La reciente revelación de la Fiscalía General de la República de México (FGR) ha sacudido la opinión pública al reconocer que el terreno donde resultó herido Nemesio Rubén Oseguera Cervantes, conocido como “El Mencho”, quedó sin resguardo tras un operativo fallido para su captura. Este suceso, ocurrido en una lujosa urbanización de Tapalpa, en el estado de Jalisco, pone de manifiesto serias dudas sobre la eficacia de las medidas de seguridad implementadas durante operaciones contra el narcotráfico.
El esclarecimiento de la FGR señala que no existían “condiciones mínimas de seguridad” tras un intenso enfrentamiento entre soldados y narcotraficantes. Pese a las decenas de muertes que dejó esta confrontación, incluida la de criminales, la fiscalía argumentó que el lugar no fue asegurado inmediatamente debido a la falta de control tras la batalla. Como resultado, expertos y testigos han informado que la escena quedó alterada y contaminada, en virtud de que personas no autorizadas accedieron al área, lo que dificulta la recolección de pruebas.

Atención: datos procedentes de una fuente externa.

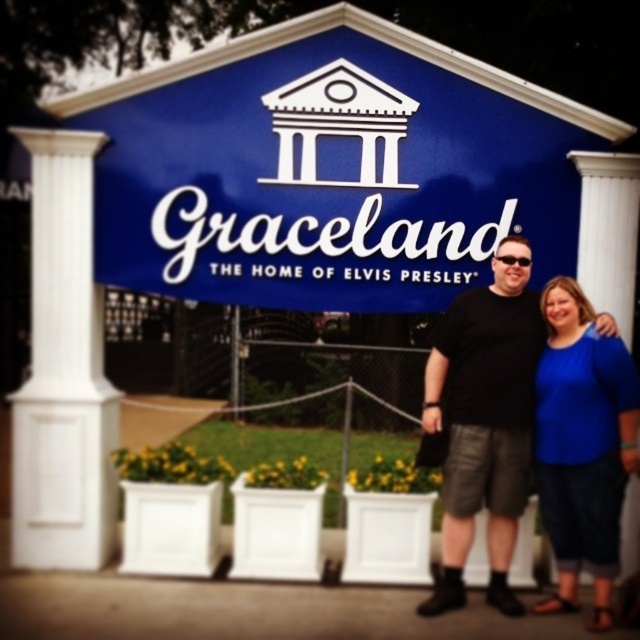 Can you confirm if white smooth column at left is bigger than blue painted sign at center?

No.

Does point (92, 173) come in front of point (499, 102)?

Yes, point (92, 173) is closer to viewer.

Is point (76, 218) farther from viewer compared to point (163, 81)?

That is False.

Locate an element on the screen. The width and height of the screenshot is (640, 640). white smooth column at left is located at coordinates (64, 371).

Does white smooth column at left have a smaller size compared to black matte shirt at center?

Actually, white smooth column at left might be larger than black matte shirt at center.

Does white smooth column at left have a greater width compared to black matte shirt at center?

In fact, white smooth column at left might be narrower than black matte shirt at center.

Which is in front, point (33, 536) or point (451, 518)?

Positioned in front is point (451, 518).

Find the location of a particular element. white smooth column at left is located at coordinates (64, 371).

Locate an element on the screen. This screenshot has width=640, height=640. white smooth column at left is located at coordinates (64, 371).

This screenshot has height=640, width=640. What are the coordinates of `white smooth column at left` in the screenshot? It's located at [64, 371]. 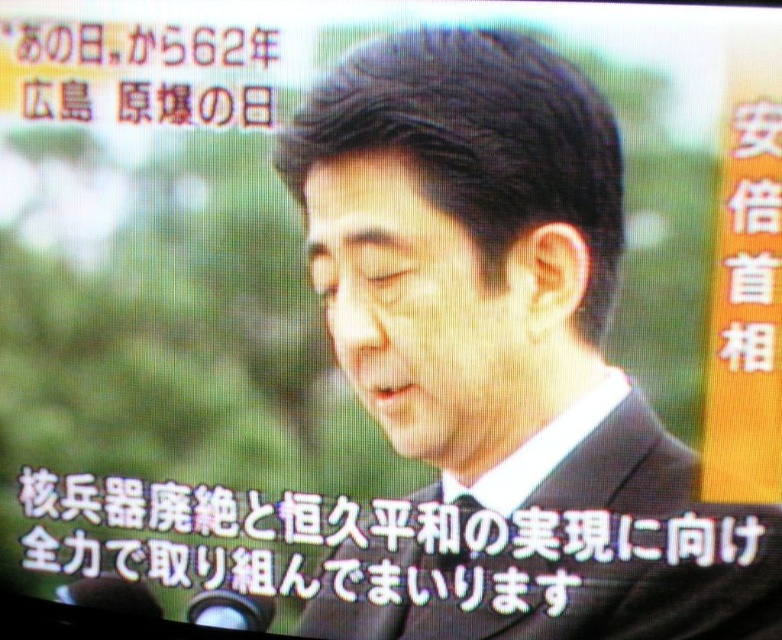 Question: Which point is farther to the camera?

Choices:
 (A) (684, 628)
 (B) (501, 566)
 (C) (734, 544)

Answer: (A)

Question: Is black suit at center below black matte text at lower center?

Choices:
 (A) yes
 (B) no

Answer: (B)

Question: Does black matte suit at center appear on the right side of black matte text at lower center?

Choices:
 (A) no
 (B) yes

Answer: (B)

Question: Estimate the real-world distances between objects in this image. Which object is farther from the black matte text at lower center?

Choices:
 (A) black suit at center
 (B) black matte suit at center

Answer: (A)

Question: Estimate the real-world distances between objects in this image. Which object is farther from the black matte text at lower center?

Choices:
 (A) black suit at center
 (B) black matte suit at center

Answer: (A)

Question: Where is black suit at center located in relation to black matte text at lower center in the image?

Choices:
 (A) above
 (B) below

Answer: (A) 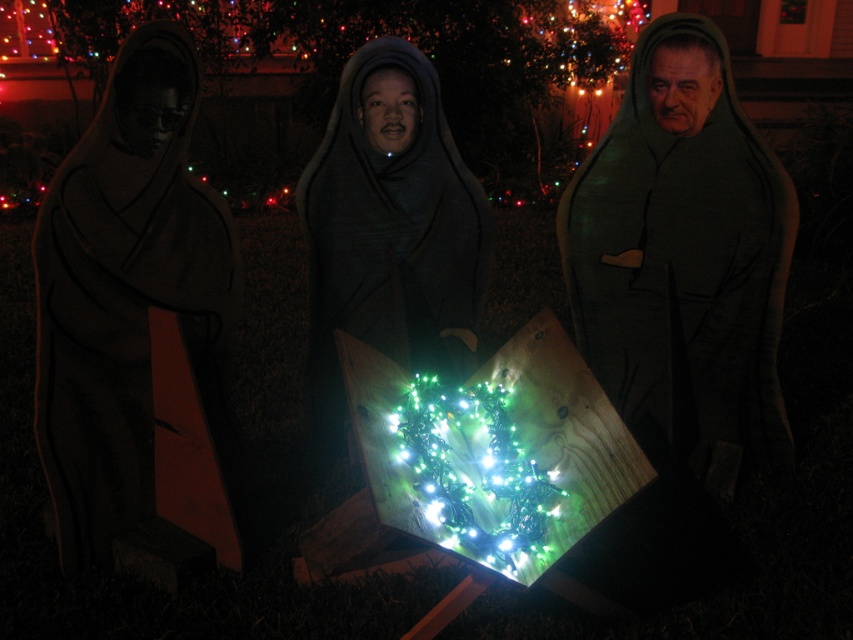 You are a delivery person who needs to place a small package between the dark matte robe at center and the matte black robe at center. Can you fit the package, which is 25 inches long, between them?

The dark matte robe at center is 26.61 inches away from the matte black robe at center. Since the package is 25 inches long, it can fit between them as the distance is slightly larger than the package length.

You are a visitor at the nativity display and want to take a photo of the black matte robe at left and the matte black robe at center. Which robe is positioned lower in the frame?

The black matte robe at left is positioned lower than the matte black robe at center, so it is the one that is lower in the frame.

La fiscalía también admitió que no puede determinar si ciertos objetos hallados en las cabañas, donde se ocultaba El Mencho, estaban presentes antes de la llegada de las autoridades. Este hecho plantea preocupaciones sobre la integridad de la evidencia y la fiabilidad de las investigaciones realizadas. A pesar del caos, tres días después del tiroteo, el complejo donde se refugiaba el líder del Cártel Jalisco Nueva Generación permanecía desprotegido, con las puertas abiertas y sin presencia federal ni estatal.
Diversos medios han comenzado a difundir información adicional, basada en documentos y elementos encontrados en la escena, que incluyen fotografías y registros de pagos a colaboradores del cártel. Este escenario genera un contexto alarmante, donde la falta de gestión adecuada tras un tiroteo de tal magnitud deja entrever fallas en el protocolo de operaciones contra el narcotráfico.
Para el mundo del crimen organizado, la reputación y el control de territorios son fundamentales. La imagen que se desprende de la falta de seguridad en un lugar tan crítico pone en entredicho la capacidad del estado para hacer frente a estas poderosas organizaciones criminales.
Este relato aún está en desarrollo y promete más sorpresas y revelaciones que puedan traer nuevas implicaciones para la seguridad y el orden en México.